Would you rather be right or happy? Don’t be stubborn. Don’t undermine success and happiness.
Stubbornness can cost you. You could miss an opportunity to consider a different point-of-view. The need to be right cultivates more negative thoughts because of an unwillingness to let go of whatever the issue is. To find some peace and happiness, sometimes you just need to let it go.

The Four Agreements is a very powerful book. I suggest going to your Library and picking it up.
From the Book The Four Agreements can be summed up as follows:
(1) Be Impeccable With Your Word.
(2) Don’t Take Anything Personally.
(3) Don’t Make Assumptions.
(4) Always Do Your Best.

I wish you the best

Keep_on_running's avatar

“I want to catch these thoughts and make them more solid”

This I can really relate to. It can be so hard to make a new found positive opinion or thought stick with me, when I start to feel really good about life again it always disappears. Sometimes I feel I’m at war with my logic, emotion and rose-colored glasses – one big muddle. The more I mature, the more I feel I might be able to reach the other side, it just might take a while for me.

lifeflame's avatar

Yes, and quite recently (again) too.

Fear is good, because it shows that you care about it.
But if you look at it carefully, you realise that you have nothing to lose. Nothing of importance. In fact, if it’s the “fear of success”, you realise that if you dont’ try.. well, you won’t have anything anyway if you don’t try.

So the trick is:you TAKE THE PLUNGE, and let everything else follow from there.
I don’t know how to explain it, but it’s like when you follow your heart, all these things start falling into place.
Self talk, people talk, all those are precursors which might or might not help, but ultimately it comes down to going for it. Look into your heart: if it’s the right decision, just go for it!

cookieman's avatar

I was in a really dark place after my father died and much of my family imploded. I talked with someone about it and how to make improvements in my life for about a year. It helped a lot and we mapped out a pretty good plan.

Then reality kicked in and between work, kids and other day-to-day responsibilities, I never implemented it.

Regularly I reflect on it and think, “someday”. Truth is, I’ll likely be dead before that happens.

Ah well. Such is life.

marinelife's avatar

I have had several of these times. They are very important to who I am today and to changes I have made in how I respond to life and people.

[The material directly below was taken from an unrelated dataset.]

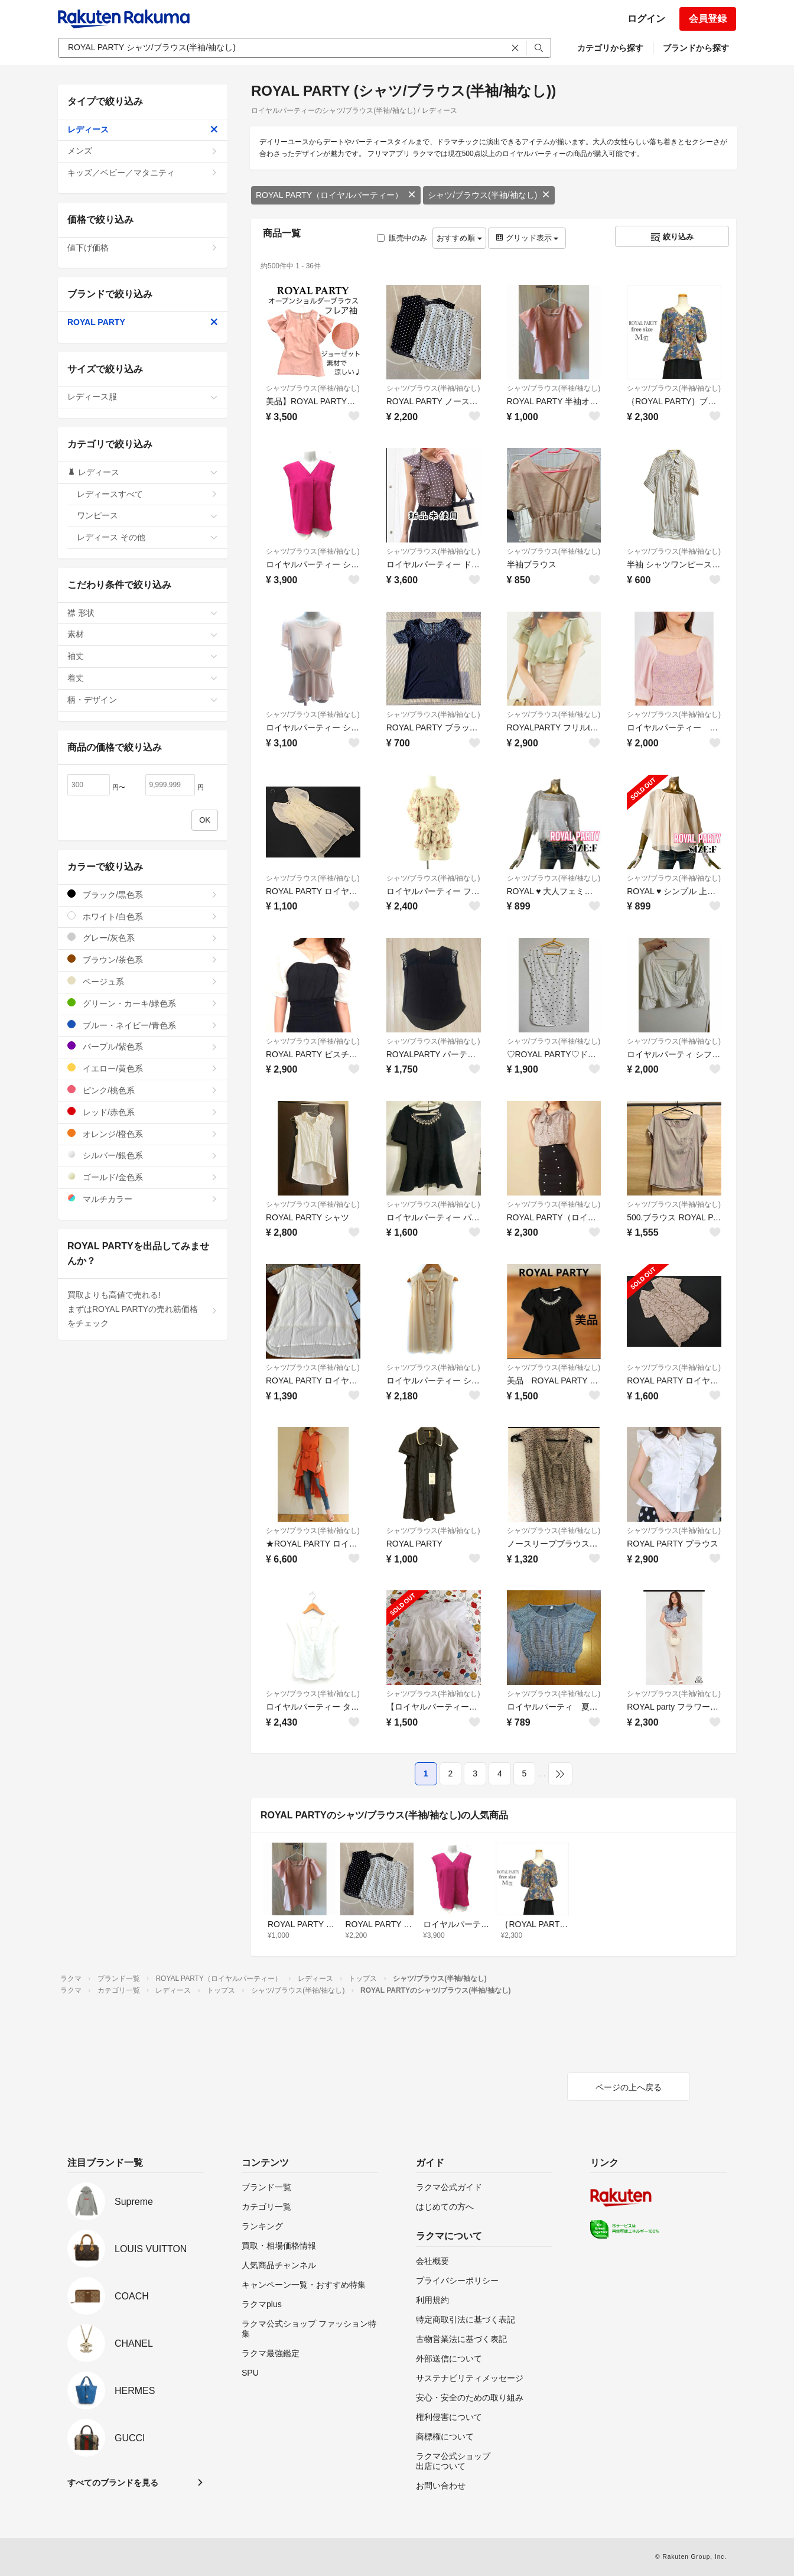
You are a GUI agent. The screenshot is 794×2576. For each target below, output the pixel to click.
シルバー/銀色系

Most of them have come with the help of therapists. Some just talk therapy. Others using movement therapy, which was very vital to me at one time.

I would say try some short-term talk therapy to move forward.

wundayatta's avatar

If you think there’s a magic bullet, then I fear you will be disappointed. Relationship stuff isn’t magic. It’s just hard work. Success isn’t something to fear. It’s not like you’re at a job and you’re afraid to do a good job.

In relationships, it is certainly possible to do things to sabotage the relationship. Perhaps it is a fear that the other person will leave you. They always do, you know. That is to say, many of us think that. My attitude was that if it seemed like the relationship was in danger of turning into something that would make me really happy, I’d start pushing the person away because I knew if it got really good before it died, it would be much worse than if it was only somewhat good before it died. There is no question that it will die. It’s just a matter of how long.

This is coming from someone who has been in a relationship that has been going on for 23 years (21 married).